Tenderebbe a volersi adeguare all'amico importante, al topo protagonista; ma mentre Topolino sembra che si disponga sempre a salire sopra un tavolo, ad alzarsi da terra, per riacquistare un qualche privilegio delle buone intenzioni che la statura gli contesta, Pippo si protende verso il basso solo per partecipare, per scherzare, per non acquietarsi. Per dedicarsi in qualche modo, quasi per offrirsi. I suoi errori sono tutti dentro alla speranza di fare bene; sono buone intenzioni del cuore. E il rosso della gola è la parte più colorata del corpo. Brucia come una piccola platea sulla quale ci si aspetterebbe la recita di una minuscola commedia, una azione dentro a una azione tutta da ridere o con qualche conclusiva tenerezza. Gli occhi sono due grumi neri puntati contro il capezzolo del naso, nero anch'esso; capezzolo rivolto all'insù mentre un tempo, proteso in avanti, gli dava un'aria insieme un pochino più bamba e più perversa; mentre la mano stesa e con il palmo a conca, è spesso nell'atto di chi aspetta qualcosa che debba piovere dal cielo, imprevedibilmente.
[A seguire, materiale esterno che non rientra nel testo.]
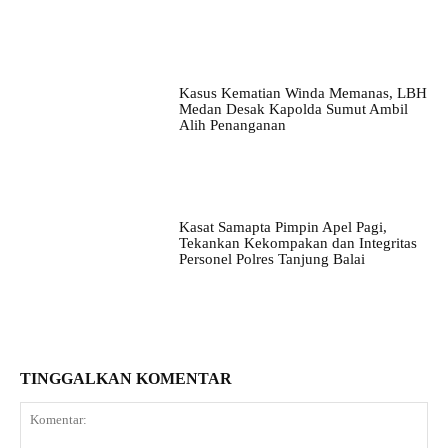
Kasus Kematian Winda Memanas, LBH
Medan Desak Kapolda Sumut Ambil
Alih Penanganan
Kasat Samapta Pimpin Apel Pagi,
Tekankan Kekompakan dan Integritas
Personel Polres Tanjung Balai
TINGGALKAN KOMENTAR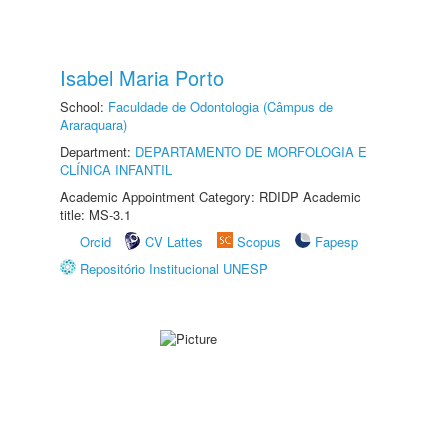
Isabel Maria Porto
School:
Faculdade de Odontologia (Câmpus de
Araraquara)
Department:
DEPARTAMENTO DE MORFOLOGIA E
CLÍNICA INFANTIL
Academic Appointment Category: RDIDP Academic
title: MS-3.1
Orcid
CV Lattes
Scopus
Fapesp
Repositório Institucional UNESP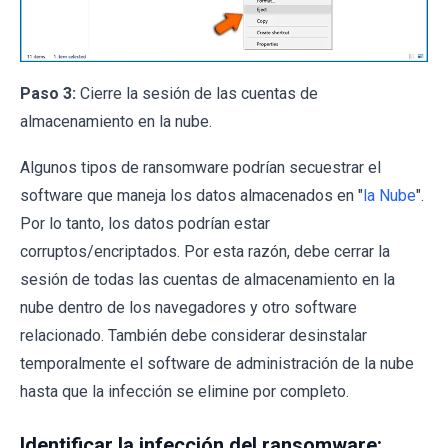
Paso 3:
Cierre la sesión de las cuentas de
almacenamiento en la nube.
Algunos tipos de ransomware podrían secuestrar el
software que maneja los datos almacenados en "
la Nube
".
Por lo tanto, los datos podrían estar
corruptos/encriptados. Por esta razón, debe cerrar la
sesión de todas las cuentas de almacenamiento en la
nube dentro de los navegadores y otro software
relacionado. También debe considerar desinstalar
temporalmente el software de administración de la nube
hasta que la infección se elimine por completo.
Identificar la infección del ransomware: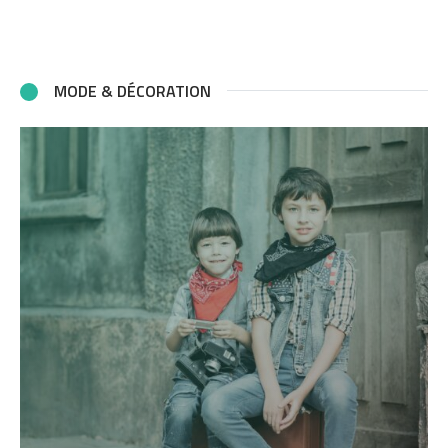
MODE & DÉCORATION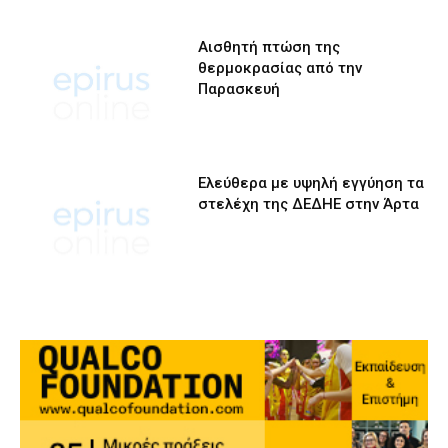
Αισθητή πτώση της
θερμοκρασίας από την
Παρασκευή
Ελεύθερα με υψηλή εγγύηση τα
στελέχη της ΔΕΔΗΕ στην Άρτα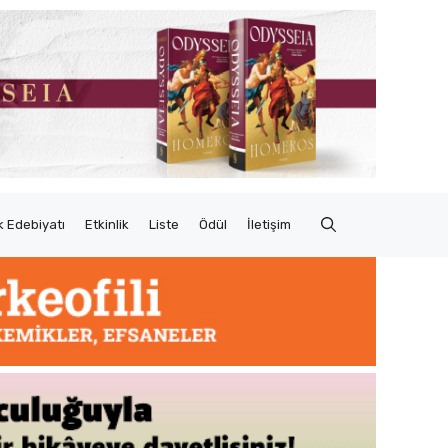
 Edebiyatı
Etkinlik
Liste
Ödül
İletişim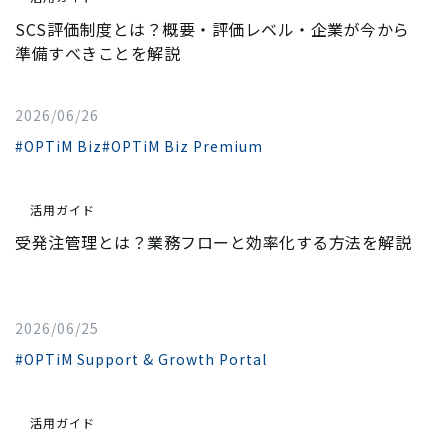
SCS評価制度とは？概要・評価レベル・企業が今から
準備すべきことを解説
2026/06/26
#OPTiM Biz
#OPTiM Biz Premium
活用ガイド
受発注管理とは？業務フローと効率化する方法を解説
2026/06/25
#OPTiM Support & Growth Portal
活用ガイド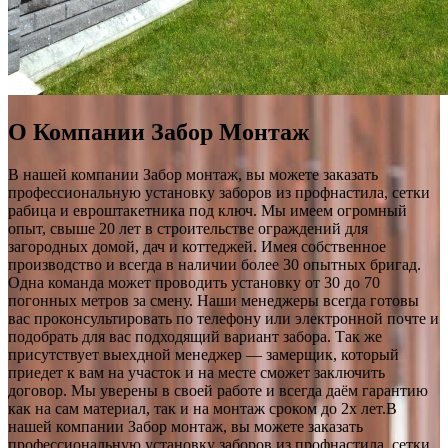
О Компании Забор Монтаж
В нашей компании Забор монтаж, вы можете заказать
профессиональную установку заборов из профнастила, сетки
рабица и евроштакетника под ключ. Мы имеем огромный
опыт, свыше 20 лет в строительстве ограждений для
загородных домой, дач и коттеджей. Имея собственное
производство и всегда в наличии более 30 опытных бригад.
Одна команда может проводить установку от 30 до 70
погонных метров за смену. Наши менеджеры всегда готовы
вас проконсультировать по телефону или электронной почте и
подобрать для вас подходящий вариант забора. Так же
присутствует выехдной менеджер — замерщик, который
приедет к вам на участок и на месте сможет заключить
договор. Мы уверены в своей работе и всегда даём гарантию
как на сам материал, так и на монтаж сроком до 2х лет.В
нашей компании Забор монтаж, вы можете заказать
профессиональную установку заборов из профнастила, сетки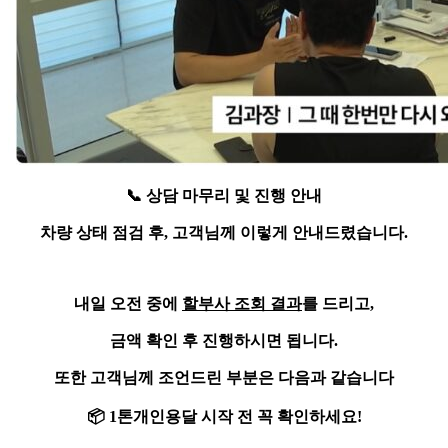
📞
상담 마무리 및 진행 안내
차량 상태 점검 후, 고객님께 이렇게 안내드렸습니다.
내일 오전 중에
할부사 조회 결과
를 드리고,
금액 확인 후 진행하시면 됩니다.
또한 고객님께 조언드린 부분은 다음과 같습니다
📦
1톤개인용달
시작 전 꼭 확인하세요!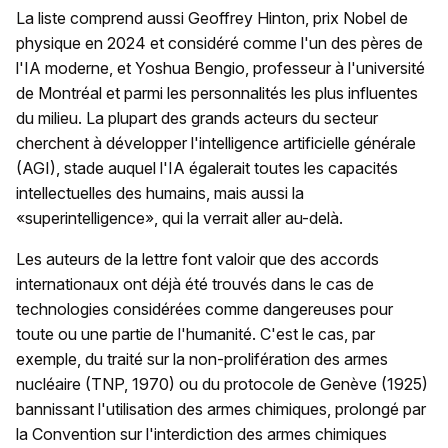
La liste comprend aussi Geoffrey Hinton, prix Nobel de
physique en 2024 et considéré comme l'un des pères de
l'IA moderne, et Yoshua Bengio, professeur à l'université
de Montréal et parmi les personnalités les plus influentes
du milieu. La plupart des grands acteurs du secteur
cherchent à développer l'intelligence artificielle générale
(AGI), stade auquel l'IA égalerait toutes les capacités
intellectuelles des humains, mais aussi la
«superintelligence», qui la verrait aller au-delà.
Les auteurs de la lettre font valoir que des accords
internationaux ont déjà été trouvés dans le cas de
technologies considérées comme dangereuses pour
toute ou une partie de l'humanité. C'est le cas, par
exemple, du traité sur la non-prolifération des armes
nucléaire (TNP, 1970) ou du protocole de Genève (1925)
bannissant l'utilisation des armes chimiques, prolongé par
la Convention sur l'interdiction des armes chimiques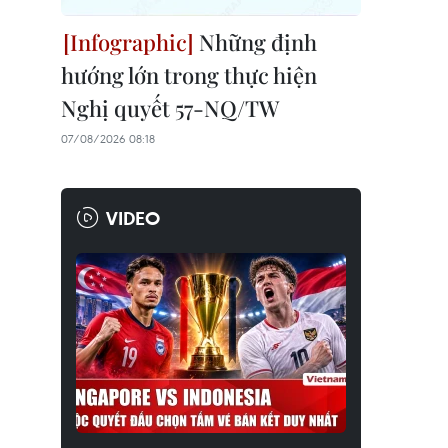
Những định
hướng lớn trong thực hiện
Nghị quyết 57-NQ/TW
07/08/2026 08:18
VIDEO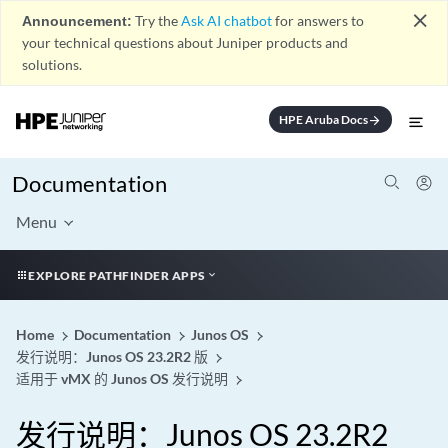
close
Announcement:
Try the
Ask AI chatbot
for answers to
your technical questions about Juniper products and
solutions.
HPE Aruba Docs
arrow_forward
Documentation
Menu
EXPLORE PATHFINDER APPS
Home
Documentation
Junos OS
发行说明：Junos OS 23.2R2 版
适用于 vMX 的 Junos OS 发行说明
发行说明：Junos OS 23.2R2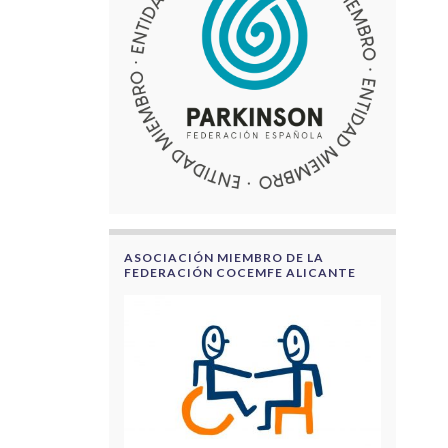
ASOCIACIÓN MIEMBRO DE LA
FEDERACIÓN COCEMFE ALICANTE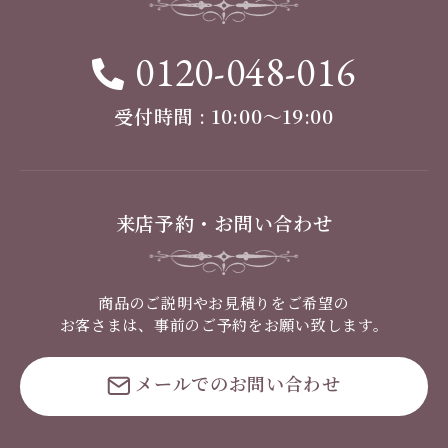
0120-048-016
受付時間 : 10:00〜19:00
来店予約・お問い合わせ
商品のご説明やお見積りをご希望の
お客さまは、事前のご予約をお願い致します。
メールでのお問い合わせ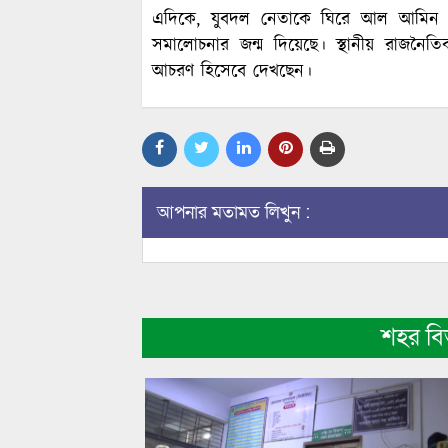
এদিকে, যুবদল নেতাকে ঘিরে আল আমিন হৃদ
সমালোচনার জন্ম দিয়েছে। স্থানীয় রাজনৈতি
আচরণ হিসেবে দেখছেন।
আপনার মতামত লিখুন :
শহর ব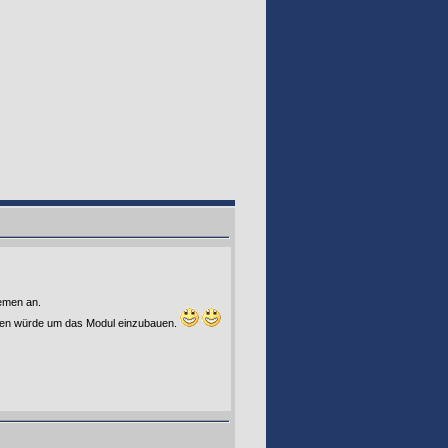
remen an.
achen würde um das Modul einzubauen.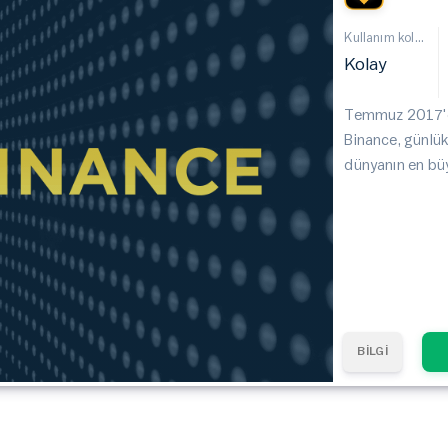
Kullanım kolaylığı
Kolay
Temmuz 2017'd
Binance, günlük
dünyanın en büy
BİLGİ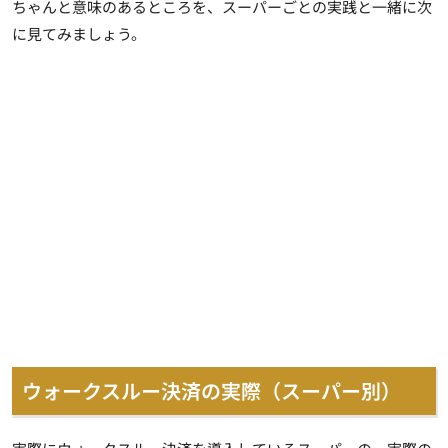
ちゃんと意味のあるところを、スーパーごとの実践と一緒に次
に見てみましょう。
ウォークスルー決済の実際（スーパー別）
Ma è soprattutto il suo modo di camminare che dà il senso reale e sottile di una danza leggera leggera, goduta da quel corpone dinoccolato, senza nodi. Da questo saltimbanco non consumato dall'uso.
Non credo d'aver perso tempo neanche in questa occasione, dato che difendere questi personaggi minori ma più risentiti, più battaglieri, più liberi dall'invadenza e dalla pressione degli stereotipi ufficiali tutta patria e famiglia o tutta violenza massificata, mi sembra, in questo angolo di mondo e in questo momento, anch'esso un atto necessario. Convinto che non ci dobbiamo stancare di raccattare anche le briciole per tornare a disporre tutto sul tavolo.